The latest Triton or L200 from Mitsubishi raises standards for pick-up trucks by receiving 5-star crash test rating from Australian ANCAP.
With less than 60% of all new pick-up trucks entering the market having the top 5-star safety rating, this class of vehicles still has a long way to go in matching the high expectations of consumers for safe motoring and still shows an unacceptable gap between the way the industry is serving private motorists and their business counterparts. With professional drivers being entitled to expect a safe working environment, it is satisfying to see that Mitsubishi is putting safety at the top of its agenda in producing vehicles for the commercial market.
The 2015 model of the company’s Triton crew cab pick-up, which is known as the L200 on markets outside of Australia, has achieved the top 5-star crash test rating from the Australasian New Car Assessment Programme (ANCAP) which serves the antipodean markets of Australia and New Zealand.
The five star rating applies to all variants, cab styles and 2WD or 4WD versions of the Mitsubishi Triton, which scored the highest possible score for the side impact and pole tests as well as an impressive 15.22 out of 16 for the challenging frontal offset crash. The vehicle is also equipped with dual frontal air bags as well as side impact and knee air bags. It also has Emergency Brake Assist as a standard feature on all models.
Comparing the Triton with other similar vehicles on the market, ANCAP’s Nicholas Clarke commented that only 57% of Light Commercial Vehicles (LCV) have such a rating compared with 90% of new passenger cars and as such, gaining 5 stars on the Triton is a great achievement for Mitsubishi which translates to improved worksite safety as well as on the roads.
Other recent ANCAP test results
An overall five star rating has also been given to the electric BMW i3 city car and the 2.2 litre diesel version of the Land Rover Discovery Sport. The 3-cylinder version of the Renault Captur scraped into the five-star category with no side head protection for rear seat passengers and marginal chest and abdominal protection for the driver in the pole test.
With an overall score of 35.45 out of a possible 37, the all-electric 400bhp Tesla Model S, which made its debut on the Australian market in late 2014, also scored the maximum 5-star rating with emergency braking assist and Autonomous Emergency Braking (AEB) fitted as standard.
Two vehicles failed to meet the requirements for ANCAP’s top rating and were each awarded 4 stars.

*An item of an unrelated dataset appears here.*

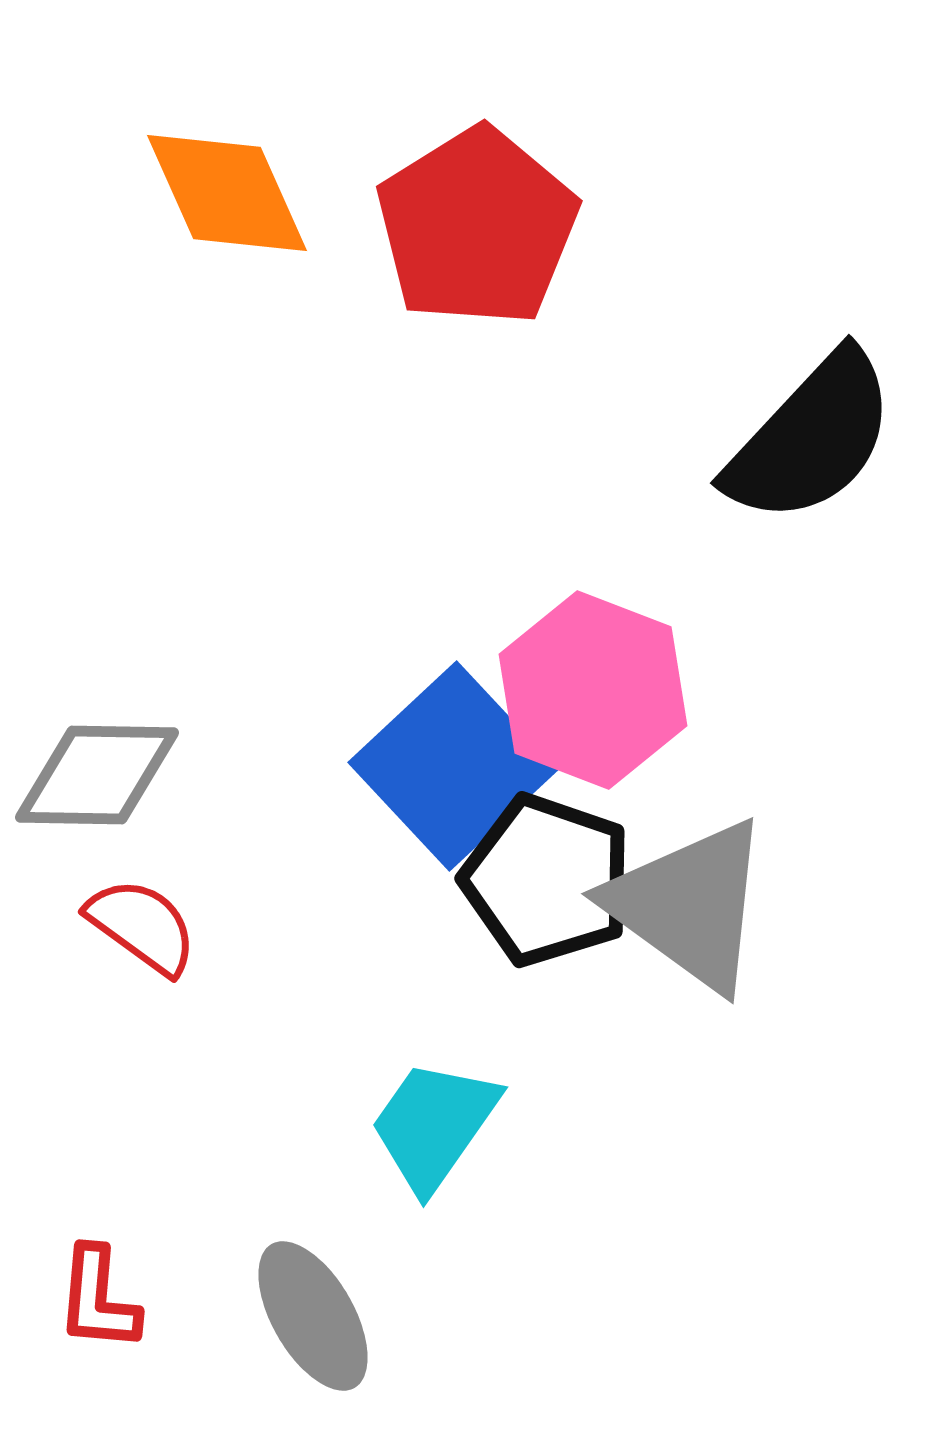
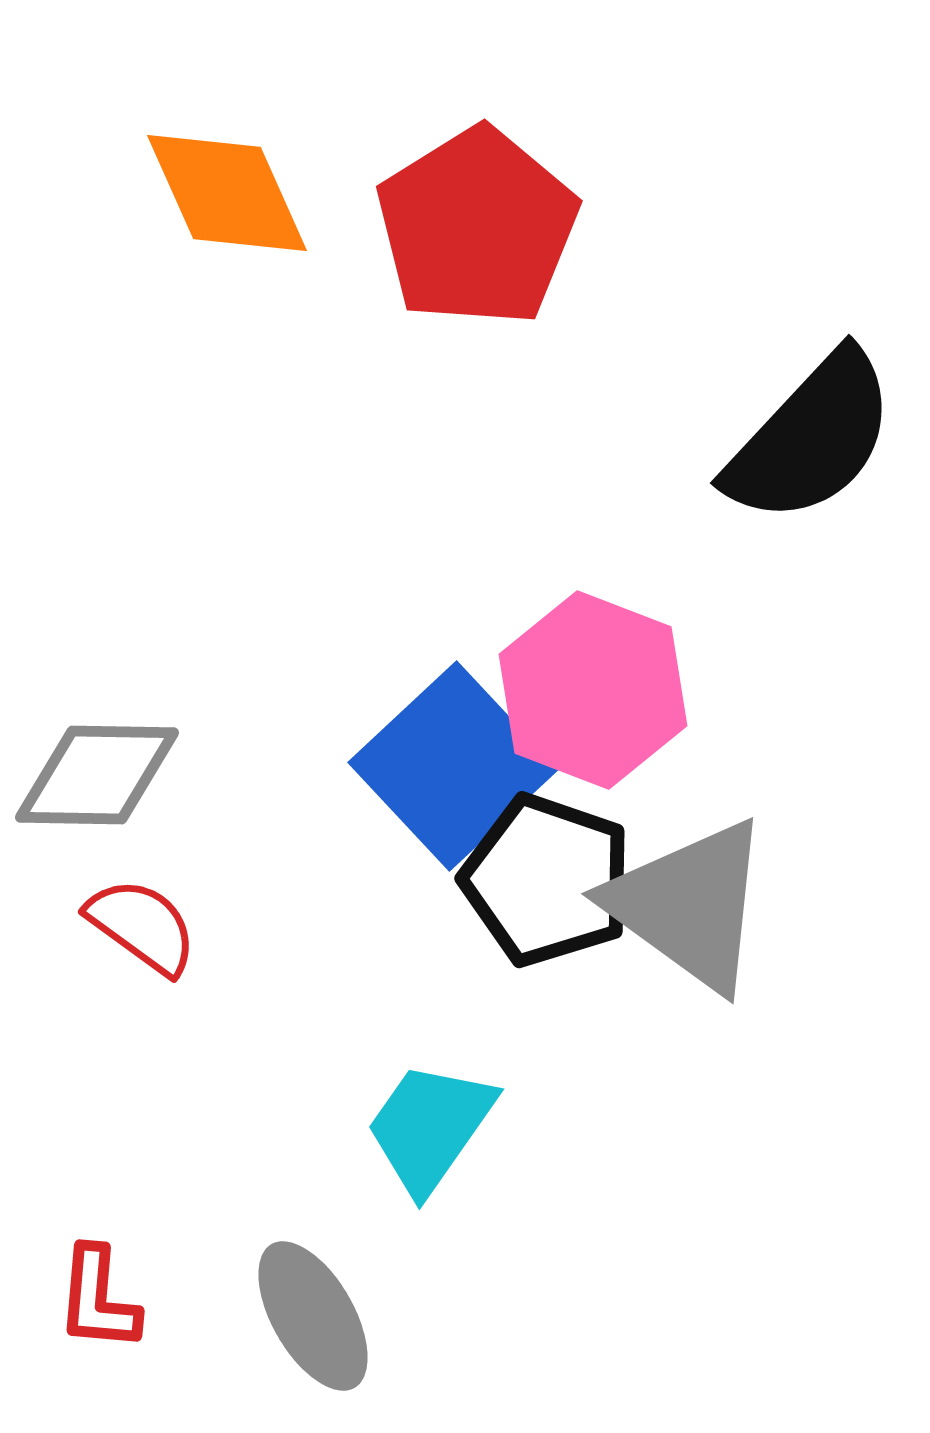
cyan trapezoid: moved 4 px left, 2 px down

These were the Mini Cooper and the 3 cylinder petrol models of the BMW 2 Series Active Tourer.
With advanced seat belt reminders fitted to all seats and Speed Assist Systems as well as AEB being supplied as standard, the BMW is well-equipped but failed to meet the standard required to reach 5 stars in the frontal offset crash test with driver lower leg protection being marginal.
The Mini Cooper failed to meet the minimum threshold level for a five star rating in the side impact test with marginal protection being recorded on the driver’s chest and abdomen areas.